8. I am an including mother. There is very little that I do, very few conversations that I have, very few trips that I take or places that I go, where I cannot include my children. In fact, our family often go on “dates.” Weekends are the exception to the above routine. We use our weekends with the kids as a time to do fun things with them. A few examples:
a. Dinner and a movie out;
b. Picnic in the park;
c. Homemade pizza and Redbox;
f. Visiting a local festival or carnival; or
g. Making a dessert and eating it together.
As said before, I am a memory-making mother, and these are some of the ways we execute those memories.

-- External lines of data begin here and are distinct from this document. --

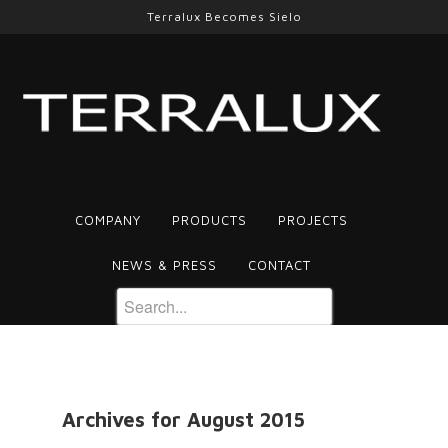
Terralux Becomes Sielo
COMPANY
PRODUCTS
PROJECTS
NEWS & PRESS
CONTACT
Archives for August 2015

9. I am a worrying mother. Not even my husband knows how much I struggle with anxiety when it comes to raising my kids. So many nights I lay awake in deep thought. Did I pack them enough to eat for lunch? Is Lexi prepared for that math test tomorrow? Is Jameson’s hair clean? What am I getting them for Christmas? Did I budget for tuition this month? I constantly question myself, wondering if I’m enough, worried that I’m not. I cry over the things I’m not doing, and panic over the things I might not be doing correctly. Having not been given good maternal role models myself, I am terrified that I am going to screw up my kids’ lives, and I don’t want to do that. I am aware that my kids are resilient, like most kids. They are also very forgiving. I just want to set a good example for them, invest in them, remain present in their lives and show how much I care. Then the anxiety kicks in and I’m back at square one.

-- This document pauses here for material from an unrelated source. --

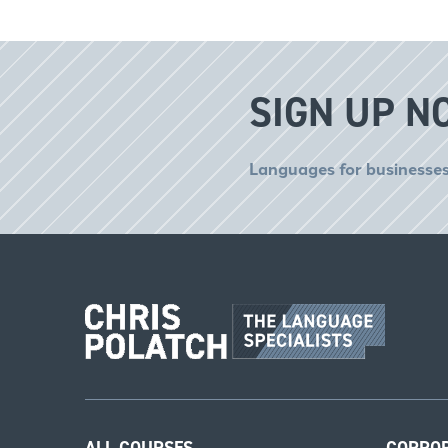
SIGN UP N
Languages for businesses
ALL COURSES
CORPO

10. I am a blessed mother. Even with all of those panicky and anxiety-filled emotions, I make sure to take time every day, despite the struggles and despite my mistakes, to appreciate what I do have. Not very many people love me and I know that. Hell, there aren’t even many people who like me. I can’t count on my parents or siblings. But I know that my husband, my kids, and our dog love me. And no matter how many times I screw up, they always will. There is a lot of comfort in knowing there are 3 people and 1 animal that will be home waiting for me when I pull into the driveway. And it is also good to know that I am needed, wherein my mental condition/illness often equates need to love (“If you’re not useful, you are not worthy” type of thinking). If I never crossed another thing off of my to-do list, if I stopped cooking full meals, if I stopped wearing make-up and shaved my head bald, if I never vacuumed or dusted again, if I didn’t buy another toy or dog treat or area rug, it wouldn’t matter, because those people will still love me regardless. It’s not because of what I do, but it’s who I am, that matters to them. I am Mommy. I am likely the most ordinary, average person on the face of the planet, but I am also the luckiest.
In the end, there is no such thing as a perfect mom. There are shitty moms and there are good moms. And behind most great mothers are women who are terrified they’re screwing everything up. But the simple act of worrying or trying makes you a good mom. Nobody knows your family better than YOU. As I’ve already said, I tell my kids every day that all I expect is their best. I can think of a few moms, myself included, that should adapt this philosophy. Nobody can or should expect more than your best. It will always be enough.